Angela P. Harris (born 1961) is an American legal scholar at UC Davis School of Law, in the fields of critical race theory, feminist legal scholarship, and criminal law. She held the position of professor of law at UC Berkeley School of Law, joining the faculty in 1988. In 2009, Harris joined the faculty of the State University of New York at Buffalo Law School as a visiting professor. In 2010, she also assumed the role of acting vice dean for research and faculty development. In 2011, she accepted an offer to join the faculty at the UC Davis School of Law, and began teaching as a professor of law in the 2011–12 academic year.

==Biography==
Harris earned a BA from the University of Michigan in 1981, and her MA (1983) and JD (1986) from the University of Chicago. She clerked for Judge Joel Flaum of the United States Court of Appeals for the Seventh Circuit, and worked as an attorney for the law firm of Morrison and Foerster. She was tenured at Berkeley in 1992.

==Recognition==
Harris has won the Rutter Award for Teaching Distinction (2003; established 1995), and the 2003 Matthew O. Tobriner Public Service Award, a San Francisco Bay Area award, for commitment to academic diversity and legal mentoring. In 2008, Harris won the Clyde Ferguson Award from the Association of American Law Schools Minority Section.
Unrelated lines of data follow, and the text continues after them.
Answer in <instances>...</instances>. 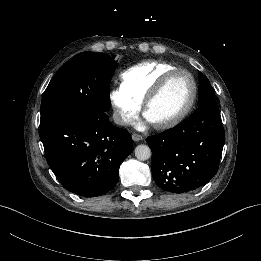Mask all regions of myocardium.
<instances>
[{
	"label": "myocardium",
	"instance_id": "myocardium-1",
	"mask_svg": "<svg viewBox=\"0 0 261 261\" xmlns=\"http://www.w3.org/2000/svg\"><path fill=\"white\" fill-rule=\"evenodd\" d=\"M177 73H184L188 76V78L191 81L192 84V95L185 106V108L176 116L165 120L161 122H151L152 125L156 129H169L171 127H174L178 125L180 122H182L187 115L191 112L197 98V93H198V87L195 78L193 75L186 69L182 68H174L168 72H166L160 79L159 81L152 87L148 95L143 101V114L147 117V111L151 104L160 96V94L163 92V90L166 88L172 77L177 74Z\"/></svg>",
	"mask_w": 261,
	"mask_h": 261
}]
</instances>
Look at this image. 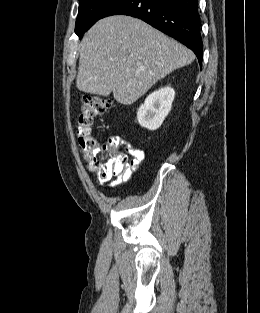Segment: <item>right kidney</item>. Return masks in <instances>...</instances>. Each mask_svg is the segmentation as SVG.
<instances>
[{
  "label": "right kidney",
  "instance_id": "1",
  "mask_svg": "<svg viewBox=\"0 0 260 313\" xmlns=\"http://www.w3.org/2000/svg\"><path fill=\"white\" fill-rule=\"evenodd\" d=\"M174 97L175 91L169 86L151 93L138 109L139 124L151 131L158 129L170 112Z\"/></svg>",
  "mask_w": 260,
  "mask_h": 313
}]
</instances>
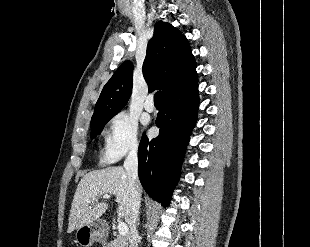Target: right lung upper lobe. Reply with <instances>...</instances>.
Listing matches in <instances>:
<instances>
[{
  "label": "right lung upper lobe",
  "mask_w": 310,
  "mask_h": 247,
  "mask_svg": "<svg viewBox=\"0 0 310 247\" xmlns=\"http://www.w3.org/2000/svg\"><path fill=\"white\" fill-rule=\"evenodd\" d=\"M133 65L125 61L104 86L91 123L114 116L126 105L132 90ZM143 75L149 91L161 89L163 98L184 90L198 81L196 62L188 40L167 22L155 24L147 46Z\"/></svg>",
  "instance_id": "1"
}]
</instances>
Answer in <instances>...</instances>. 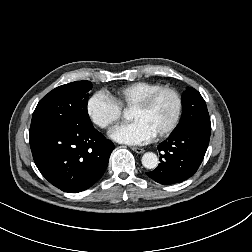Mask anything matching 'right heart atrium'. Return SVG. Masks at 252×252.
<instances>
[{
    "label": "right heart atrium",
    "instance_id": "obj_1",
    "mask_svg": "<svg viewBox=\"0 0 252 252\" xmlns=\"http://www.w3.org/2000/svg\"><path fill=\"white\" fill-rule=\"evenodd\" d=\"M86 111L90 120L102 129L113 126L122 116V107L103 92H96L89 97Z\"/></svg>",
    "mask_w": 252,
    "mask_h": 252
}]
</instances>
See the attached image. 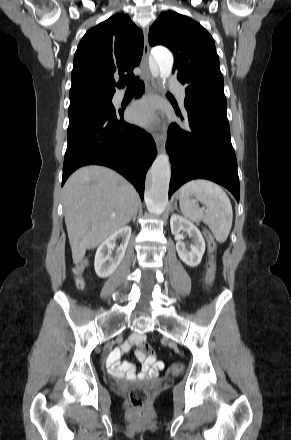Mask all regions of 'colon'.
Wrapping results in <instances>:
<instances>
[{
    "instance_id": "colon-1",
    "label": "colon",
    "mask_w": 291,
    "mask_h": 440,
    "mask_svg": "<svg viewBox=\"0 0 291 440\" xmlns=\"http://www.w3.org/2000/svg\"><path fill=\"white\" fill-rule=\"evenodd\" d=\"M207 240V248H208V266H207V274L205 277V282L207 286H211L214 275H215V253H216V241L209 235L206 234ZM88 265V260L83 259L79 265L78 270L81 271L86 268ZM138 355L139 356H147L152 359H156V355L151 349L150 345L147 342H142L138 347ZM149 390L143 386H135L129 392V402L130 404L136 408L141 409L147 406L149 401Z\"/></svg>"
}]
</instances>
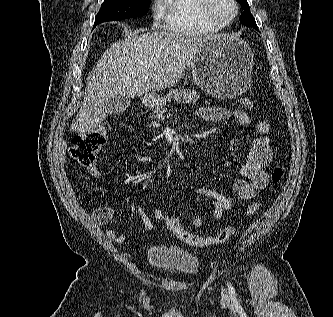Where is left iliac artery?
Masks as SVG:
<instances>
[{"label": "left iliac artery", "mask_w": 333, "mask_h": 317, "mask_svg": "<svg viewBox=\"0 0 333 317\" xmlns=\"http://www.w3.org/2000/svg\"><path fill=\"white\" fill-rule=\"evenodd\" d=\"M228 289L231 293L235 292L233 286L230 283L228 284Z\"/></svg>", "instance_id": "44dca946"}]
</instances>
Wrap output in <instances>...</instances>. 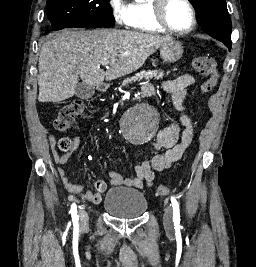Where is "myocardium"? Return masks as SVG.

Alongside Kimberlé Crenshaw, Harris has been recognized as one of the leading scholars of critical race theory.

== Selected bibliography ==
=== Books ===
- Harris, Angela P. (1998). "Gender and law: theory, doctrine, commentary"
- Harris, Angela P. (2000). "Race and races: cases and resources for a diverse America"
- Harris, Angela P. (2002). "Crossroads, directions, and a new critical race theory"
- Harris, Angela P. (2006). "When markets fail: race and economics: cases and materials"
- Harris, Angela P. (2006). "A woman's place is in the marketplace: gender and economics: cases and materials"
- Harris, Angela P. (2006). "Cultural economics: markets and culture: cases and materials"
- Harris, Angela P. (2011). "Economic justice: race, gender, identity and economics: cases and materials"
- Harris, Angela P. (2012). "Presumed incompetent: the intersections of race and class for women in academia"
- Harris, Angela P. (2013). "Race and equality law"
- Harris, Angela P. (2014). "Criminal law: cases and materials"

=== Chapters in books ===
- Harris, Angela P. (1996). "Date rape: feminism, philosophy, and the law"
- Harris, Angela P. (1999). "Feminist jurisprudence, women and the law: critical essays, research agenda, and bibliography"
- Harris, Angela P. (2001). "Gypsy law Romani legal traditions and culture"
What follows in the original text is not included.